To do: Report the number of lines below in which the word "Venus" occurs. Nothing else is needed.

Listed entries:

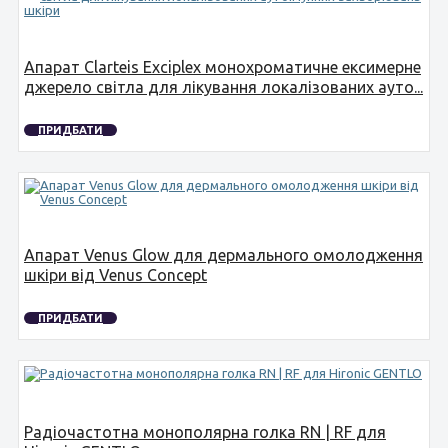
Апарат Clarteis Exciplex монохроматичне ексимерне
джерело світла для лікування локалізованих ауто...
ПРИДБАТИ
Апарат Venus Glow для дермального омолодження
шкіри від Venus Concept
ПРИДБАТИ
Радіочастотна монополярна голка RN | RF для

* * *

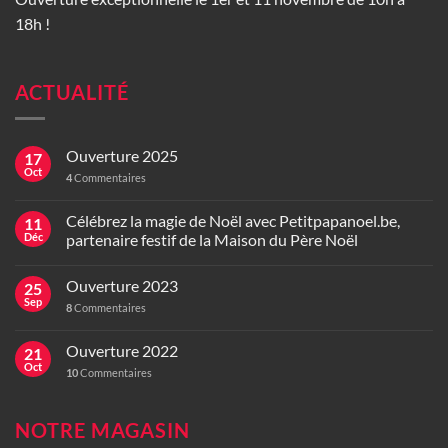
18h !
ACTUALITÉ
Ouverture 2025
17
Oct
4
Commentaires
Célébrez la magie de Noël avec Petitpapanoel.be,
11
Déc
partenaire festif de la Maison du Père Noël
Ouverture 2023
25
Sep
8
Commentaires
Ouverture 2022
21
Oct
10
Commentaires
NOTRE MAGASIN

Result of the task: 2